I called it Placidity no High Tech at all.

This tank was in my Jebo Bow fronted tank.   I posted a few photos of it on a Forum and to my surprise I was asked could it be used in a Calendar.  This meant sending the photos un touched ready for publication, I remember taking many photos and finally selecting what I thought was the best of them.  
Another Low Tech tank
This was the last tank to be pulled down.




Keith


----------



## dan4x4 (15 Sep 2017)

this looks awesome


----------



## Keith GH (16 Sep 2017)

dan

Thank you very much.

Keith


----------



## Keith GH (1 Oct 2017)

Tim

Thank you

Now you know why I miss my tanks. 

Keith


----------



## Tim Harrison (1 Oct 2017)

You're going to have to sort something out with regards that water supply of yours Keith, it's a great shame you've had to give up your tanks because of it


----------



## dan4x4 (1 Oct 2017)

Ah man sorry to hear that you're without a tank right now.

You need to get back into man I love those jungle scapes! Low tech aswell man and they look so clean!

Whats the problem with your water?

lol over use of the "man" word ha sorry!


----------



## Keith GH (2 Oct 2017)

dan

Here are several reasons water is only one of my concerns,
Because I live in an old coastal tourist town with some of our water pipes over 100yld they are not the best these days.

I live in a Court at the closed off end and the water line stops at me.   Now that means all the gunk gathers at the end.  Easy solution years ago once a year the line was flushed the Gunk collected and examined now once in every 4-5 years if lucky.   
This was the end, my water was bad it was dirty and tasted terrible.   They flushed it four times then asked for a water sample to test what a joke.  I knew the results before it was done all OK no itemised test results done.   In the cold months it was full of Ich (White spot)

Because of all the bad water I had to take it from my Instantaneous HW service in 20lt, then 15lt  and finally 10lt store it for a week.   I had to warm it up in the laundry trough more lifting, then into the kitchen into a watering can then into the tank more lifting.

OK lifting was not a problem but I am not getting any younger I will be 80 years young in less than two months.

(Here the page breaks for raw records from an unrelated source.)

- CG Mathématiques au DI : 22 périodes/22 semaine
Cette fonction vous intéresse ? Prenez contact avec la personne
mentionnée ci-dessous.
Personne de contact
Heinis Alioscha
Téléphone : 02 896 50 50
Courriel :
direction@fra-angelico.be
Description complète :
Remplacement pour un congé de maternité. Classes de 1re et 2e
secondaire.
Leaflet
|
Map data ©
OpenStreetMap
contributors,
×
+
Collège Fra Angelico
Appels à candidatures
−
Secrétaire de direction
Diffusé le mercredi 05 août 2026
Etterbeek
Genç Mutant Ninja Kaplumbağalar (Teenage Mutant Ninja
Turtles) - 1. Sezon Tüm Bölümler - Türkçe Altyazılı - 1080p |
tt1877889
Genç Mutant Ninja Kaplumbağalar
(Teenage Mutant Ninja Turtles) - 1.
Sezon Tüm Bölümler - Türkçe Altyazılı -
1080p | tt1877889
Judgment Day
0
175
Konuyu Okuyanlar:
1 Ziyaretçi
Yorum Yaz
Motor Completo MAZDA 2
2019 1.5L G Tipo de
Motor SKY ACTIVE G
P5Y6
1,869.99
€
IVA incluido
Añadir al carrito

The 5ft is now a Terrascape many new plants going in as soon as  the garden shops get what I am wanting in.
The Bow front will be another Terrascape very soon as I have most of the plants.
The smallest has been Carnivorous and now Air plants but still not happy a complete rebuild before or just after Christmas.

Watering is very easy all water via a UGF the water goes deep and easy to add via a small watering can straight from the tap.

I think that covers every thing.

Getting ready to do a water change 




Keith


----------



## Edvet (2 Oct 2017)

Okay, now we NEED pics..........


----------



## Keith GH (3 Oct 2017)

Here is the 45lt air plants when it was finished









Before that I had Carnivorous plants.







After Christmas it will be a ??? tank certainly not Aquarium.

Keith


----------



## Keith GH (3 Oct 2017)

The 5ft Terrascape
As in all gardens its ready for a big replant.  Its 2++ years old








Keith


----------



## Edvet (3 Oct 2017)

Looking nice!


----------



## Nigel95 (3 Oct 2017)

Very nice Keith.


----------



## Tom Littlewood (5 Oct 2017)

Amazing tanks. You have the eye/skill for it.


----------